I just sent in my registration papers and I'm going to give UKC conformation a try. I have shown AKC (a newbie handler and we got a point!) and did an SV style show once. Are the ring procedures for UKC the same as they are for AKC? I know the points schedule is different, and they sometimes offer day of show entries (I like this! I never know if I can get off of work on Saturdays). What else should I know before I go to the show?


----------



## Liesje (Mar 4, 2007)

Just got back from a weekend show (my pup's first show). I think that sometimes baiting is NOT allowed. They have NLC classes. For example my puppy is not yet registered AKC or UKC (waiting on AKC papers b/c the stud is from Germany) but at this show we could purchase a TL number and enter day-of. 

Depending on the judge it seems there is more variety in GSDs being championed and put up. This morning Nikon's littermate got best puppy over the American lines. Several German line or German bred dogs won. 

I go to the Premier every summer and for Best In Show they have three judges examine the dogs and collectively choose. I think that's different from AKC?


----------



## GranvilleGSD (Mar 28, 2007)

Well we had our first UKC show today. I enjoyed it alot (although taking BOB over a CH male probably helped!) I liked the format, with 2 shows going on at the same time. They held the group competition right after they were finished judging the group, so there really wasn't a whole lot of waiting around. It certainly was nice to be able to compete in 2 shows and be back home before noon! We will definately be doing more.


----------



## Timberlinek9 (Mar 20, 2008)

A BIG congratulations to you both. God luck with your future shows.

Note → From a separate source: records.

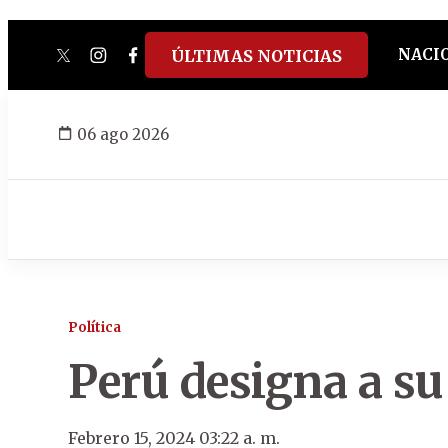
NACI
ÚLTIMAS NOTICIAS
twitter
instagram
facebook
tiktok
youtube
spotify
06 ago 2026
Política
Perú designa a s
Febrero 15, 2024 03:22 a. m.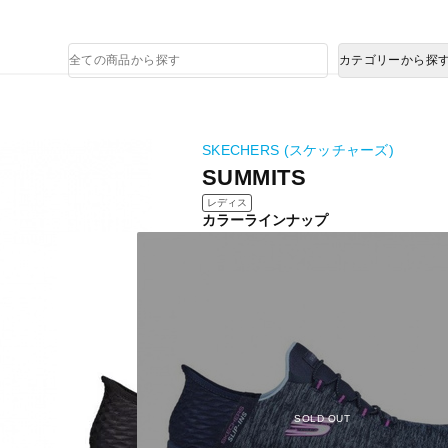
熊本県で発生した地震による影響について
商
カテゴリーから探
品
検
索
SKECHERS (スケッチャーズ)
SUMMITS
レディス
カラーラインナップ
SOLD OUT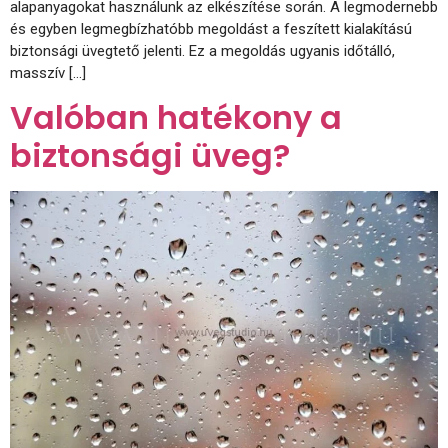
alapanyagokat használunk az elkészítése során. A legmodernebb
és egyben legmegbízhatóbb megoldást a feszített kialakítású
biztonsági üvegtető jelenti. Ez a megoldás ugyanis időtálló,
masszív […]
Valóban hatékony a
biztonsági üveg?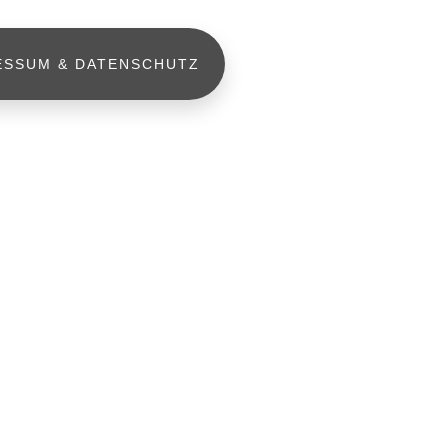
ESSUM & DATENSCHUTZ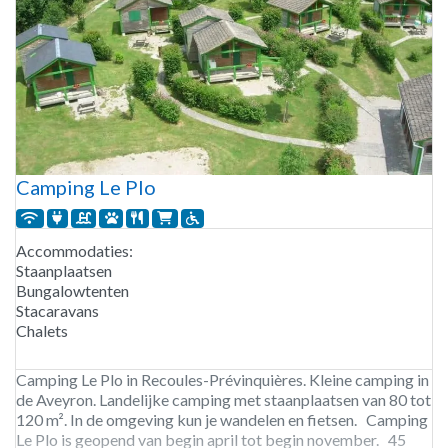
Camping Le Plo
Accommodaties:
Staanplaatsen
Bungalowtenten
Stacaravans
Chalets
Camping Le Plo in Recoules-Prévinquières. Kleine camping in
de Aveyron. Landelijke camping met staanplaatsen van 80 tot
120 m². In de omgeving kun je wandelen en fietsen. Camping
Le Plo is geopend van begin april tot begin november. 45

Me and my young female will have our first UKC show this weekend in NJ. It will be two shows each day. It would be great to get a very special birthday present this weekend. This will be her first show in anything so it will be a big weekend for her


----------



## denwil2007 (Apr 15, 2007)

I went to a UKC show, and found it totally confusing. After showing in stuffy AKC shows, I didn't know what to do with myself. I found it very frustrating that no one knew when we would start, or how many dogs were expected to come. 

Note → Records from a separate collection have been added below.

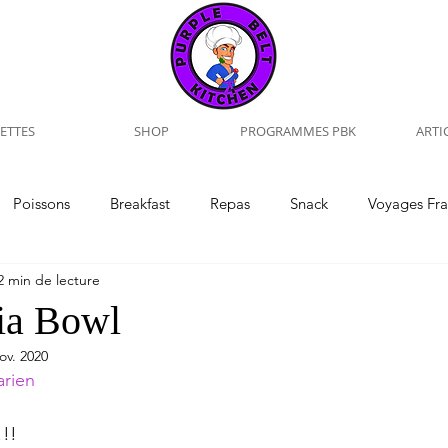
ETTES
SHOP
PROGRAMMES PBK
ARTI
Poissons
Breakfast
Repas
Snack
Voyages Fr
2 min de lecture
Voyages
Interview
Training
Naturopathie
ia Bowl
ov. 2020
arien
!!!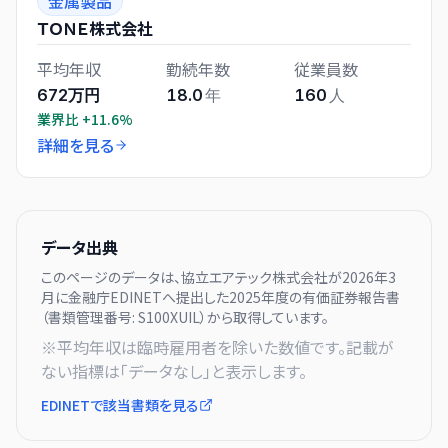
金属製品
ＴＯＮＥ株式会社
平均年収
勤続年数
従業員数
672万円
18.0
年
160
人
業界比
+11.6%
詳細を見る
データ出典
このページのデータは、
協立エアテック株式会社
が
2026年3
月に
金融庁EDINETへ提出した
2025
年度の有価証券報告書
（書類管理番号:
S100XUIL
）から取得しています。
※平均年収は臨時雇用者を除いた数値です。記載が
ない指標は「データなし」と表示します。
EDINETで該当書類を見る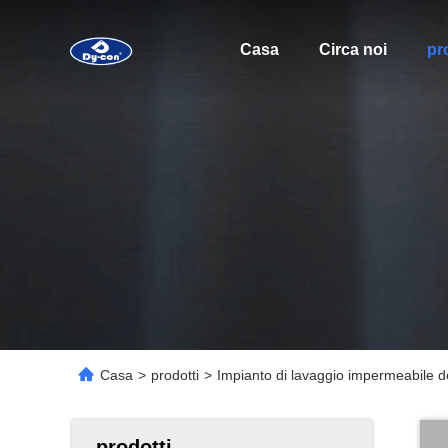
Casa
Circa noi
pr
Casa
>
prodotti
>
Impianto di lavaggio impermeabile de
prodotti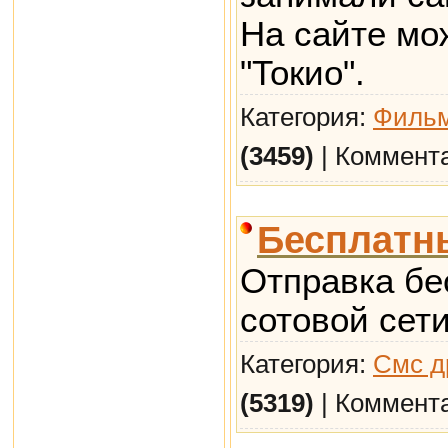
На сайте мо
"Токио".
Категория:
Фильм
(3459)
| Коммент
Бесплатн
Отправка бе
сотовой сети
Категория:
Смс д
(5319)
| Коммент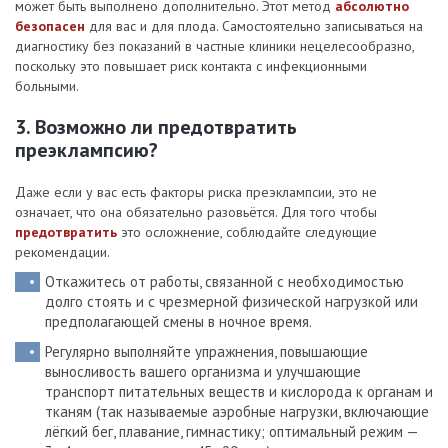
может быть выполнено дополнительно. Этот метод
абсолютно
безопасен
для вас и для плода. Самостоятельно записываться на
диагностику без показаний в частные клиники нецелесообразно,
поскольку это повышает риск контакта с инфекционными
больными.
3. Возможно ли предотвратить
преэклампсию?
Даже если у вас есть факторы риска преэклампсии, это не
означает, что она обязательно разовьётся. Для того чтобы
предотвратить
это осложнение, соблюдайте следующие
рекомендации.
Откажитесь от работы, связанной с необходимостью
долго стоять и с чрезмерной физической нагрузкой или
предполагающей смены в ночное время.
Регулярно выполняйте упражнения, повышающие
выносливость вашего организма и улучшающие
транспорт питательных веществ и кислорода к органам и
тканям (так называемые аэробные нагрузки, включающие
лёгкий бег, плавание, гимнастику; оптимальный режим —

By the time the day was over, I was glad I came. Now, if I can only pull my anal retentive self away from the AKC/ borg mentality, I'll make an appearance at another show. Chopper is now UKC registered, and so Chase will be very soon.


----------



## GranvilleGSD (Mar 28, 2007)

Yeah, I felt like a moron having to ask if I filled out the entry forms correct. I could fill out an AKC form in my sleep. I do like that you can usually enter on the day of the show. My schedule is always changing and I never know if I can make it to shows.


----------